Nearly a decade in the making, two historic U.S. Forest Service outposts in the San Juan Mountains west of Durango should be ready for public use by the summer of 2018.
Tom Rice, recreation staff officer for the U.S. Forest Service’s Dolores district, said after years of renovations, the agency is ready to find a contractor to operate the outposts as rentals.
He said once a successful contractor is found, the company will likely be tied up with some maintenance this year, which makes 2018 more realistic for the start of public use.
“One of my goals is to get the rental program going so they don’t melt back into the forest,” Rice said. “It’s an important part of forest history.”
The two outposts are known as the Aspen Guard Station and the Glade Guard Station.
The Aspen Guard Station, at 9,200 feet in the Mancos Valley, was built by the Civilian Conservation Corps nearly 80 years ago, and over the years, it has housed rangers and work crews.
In 1995, the U.S. Forest Service began using the cabin as part of an artist-in-residency program for nearly 15 summers, with painters, poets, writers, historians – to name a few of the eclectic users – taking advantage of the isolated location.
But the program was discontinued around 2009 because of the high price of maintenance, the need for major upgrades and renovations, and other nearby locations offering artist-in-residency programs.
Soon after, the U.S. Forest Service received Recovery Act funding, which was able to cover the cost of installing a safer groundwater well, among other much-needed fixes.
The Glade Guard Station, which includes an early 20th-century ranger house, a barn and a couple other structures, had fallen into complete disrepair, members of the renovation team said in 2009.
“When I saw the buildings the first time, they were in terrible condition,” Rich Hildebrand, a member of the National Smokejumpers Association crew that lead renovation efforts, said at that time. “A few more years, and the only solution would have been to burn them.”
Around 1916, a ranger’s quarters and barn were built for seasonal occupancy at the remote site, about 13 miles northwest of McPhee Reservoir and 18 miles from the nearest paved road.
In the mid-1930s, the Civilian Conservation Corps built a camp next to the original guard station, constructing a woodshed and outhouse, which both stand today.
However, the ranger’s residence was moved to Dolores, and while the guard station remained as a work center in the 1970s, it fell victim to weather and vandalism over the years.
A three-year project led by the National Smokejumpers Association to renovate the site ended in 2011.
Since, the two outposts have laid dormant in the San Juan Mountains.
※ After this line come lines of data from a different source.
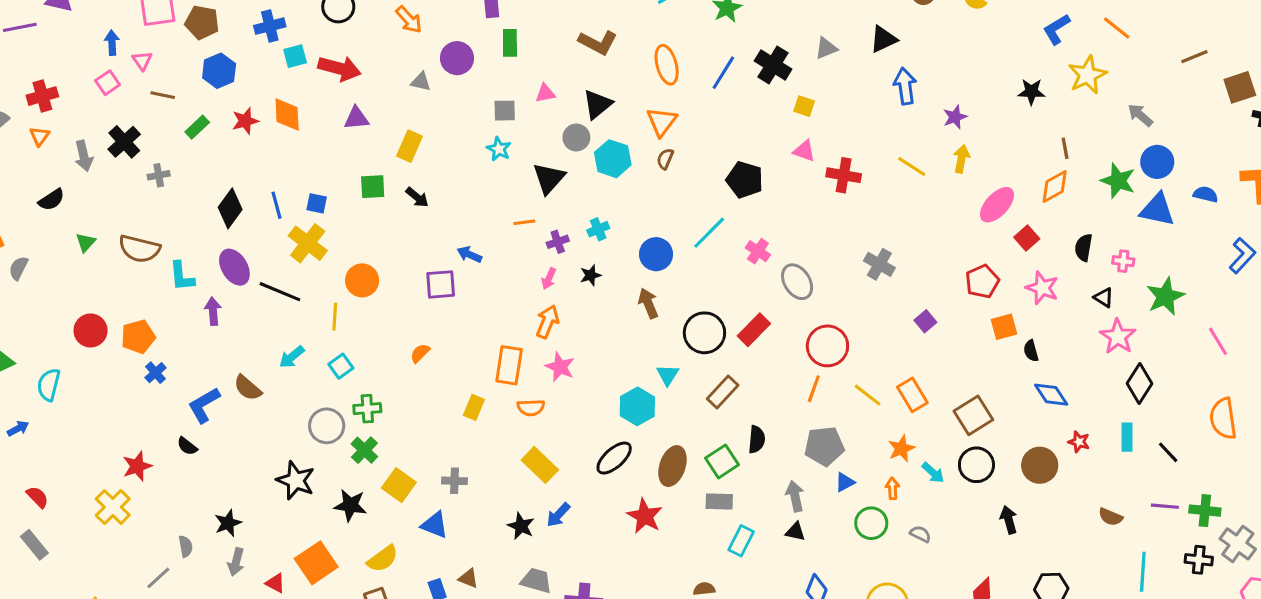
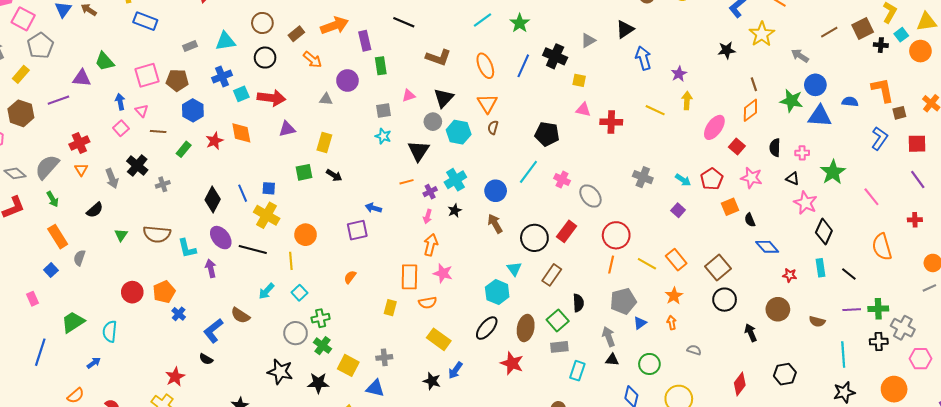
brown line: (1194, 57) -> (829, 32), moved
cyan cross: (598, 229) -> (455, 180), size x1.5
brown circle: (1040, 465) -> (778, 309), moved
cyan arrow: (933, 473) -> (683, 180), moved
green circle: (871, 523) -> (649, 364), moved

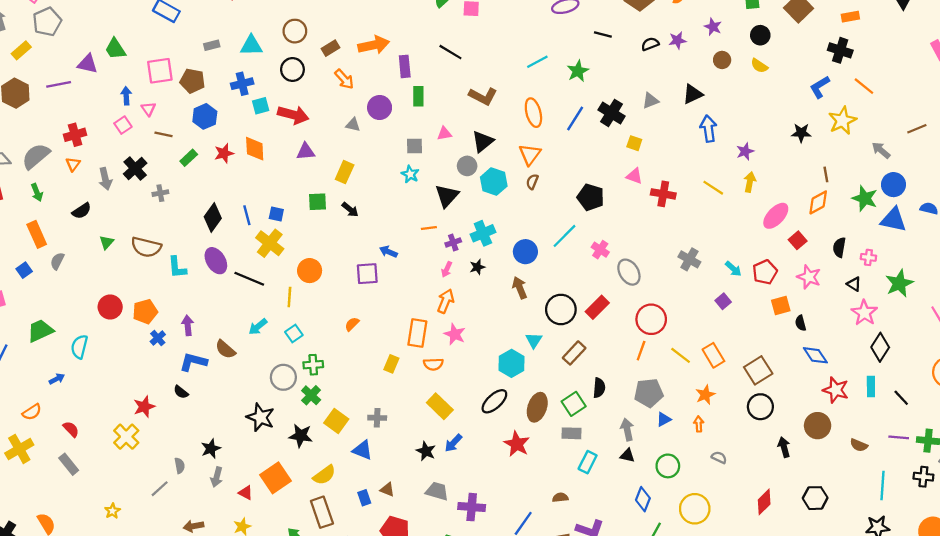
purple arrow: (211, 268) -> (188, 325), moved
red star: (790, 275) -> (836, 390), size x1.6
blue L-shape: (213, 331) -> (193, 362), turned 45

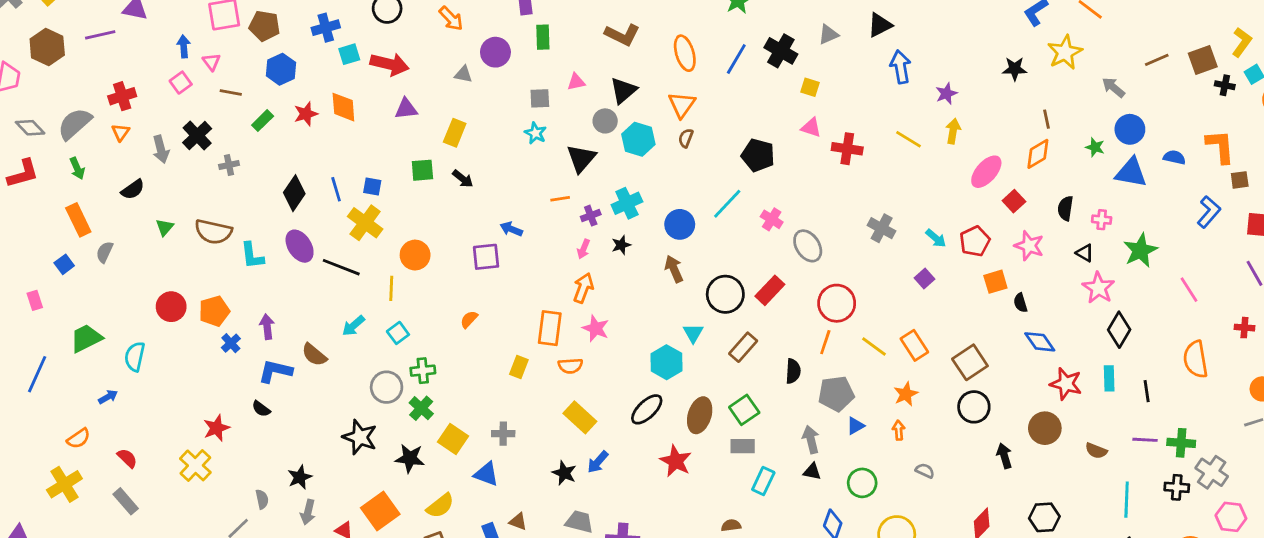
green star: (865, 198) -> (1095, 147), size x0.6
black semicircle: (599, 388) -> (793, 371), moved
black line: (901, 398) -> (1147, 391), turned 36

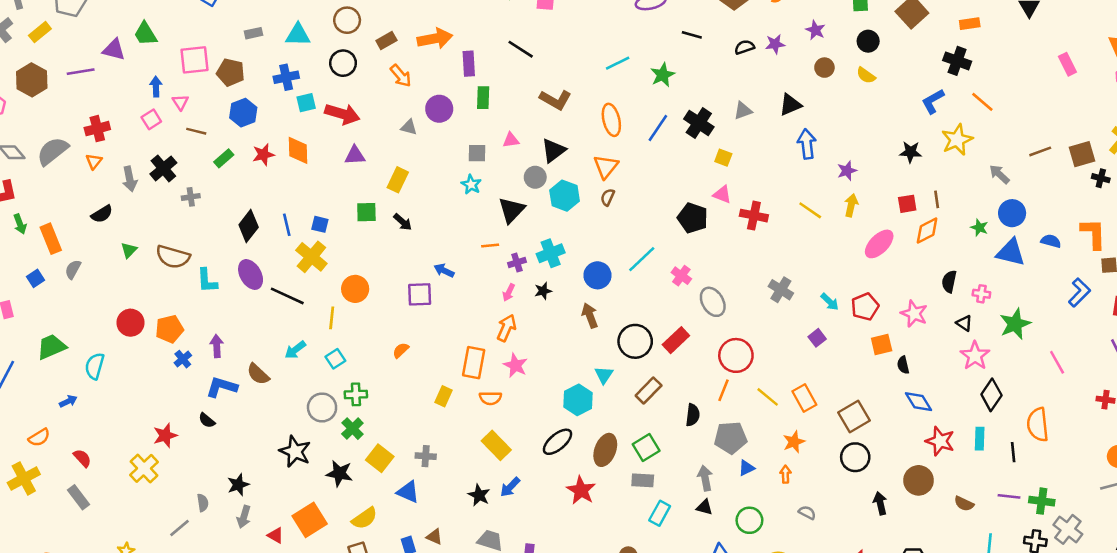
black pentagon: (758, 155) -> (693, 218), moved
green arrow: (77, 168) -> (20, 224), moved
red square: (1014, 201) -> (907, 204), moved, turned 30
orange semicircle: (1196, 359) -> (1038, 425), moved

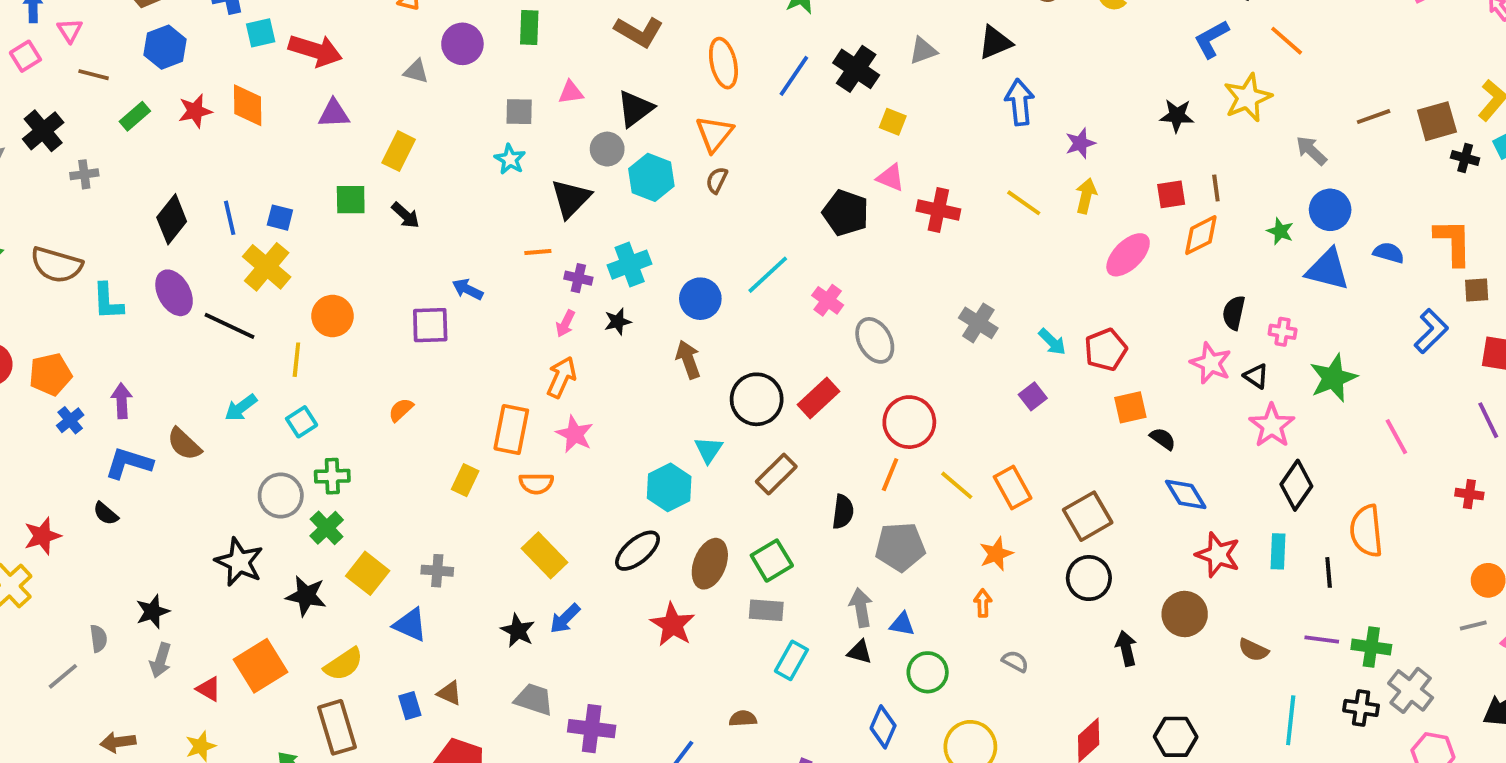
purple cross: (517, 262) -> (578, 278), turned 30
pink star: (914, 314) -> (1211, 363), moved
black semicircle: (903, 365) -> (1163, 439), turned 138
blue triangle: (746, 468) -> (902, 624), moved, turned 36

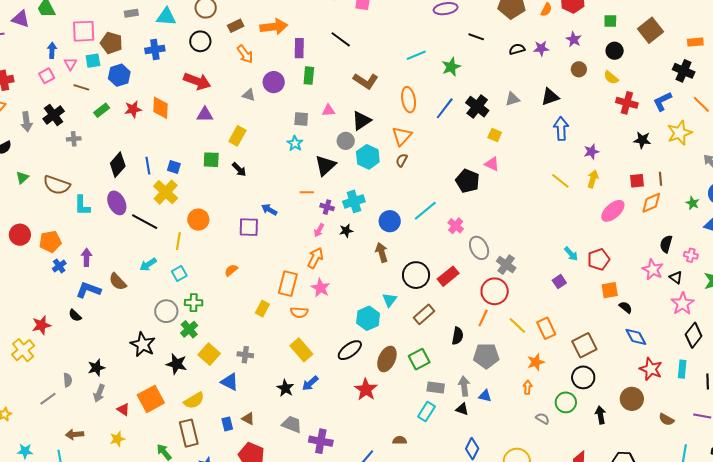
cyan square: (261, 33) -> (93, 61), moved
red cross: (938, 210) -> (627, 103), moved
gray cross: (978, 323) -> (506, 265), moved
gray rectangle: (766, 610) -> (436, 388), moved
green circle: (928, 672) -> (566, 402), moved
The Forest Service announced last winter its intention of finding a contractor, but that effort was delayed, Rice said.
Regardless, he expects the two guard stations to be popular destinations because of the surrounding outdoor opportunities, such as hiking and motorized used.
In total, the two guard stations have a capacity for about 12 visitors – five at Glade and about seven at Aspen. Revenue from tourism will help pay for long-term maintenance of the buildings and should deter vandalism, Rice said.
He said there’s also a push to list the two guard stations on the National Register of Historic Places, which would qualify the cabins for federal grants and force federal planners to take into account the sites’ historic value when considering new projects.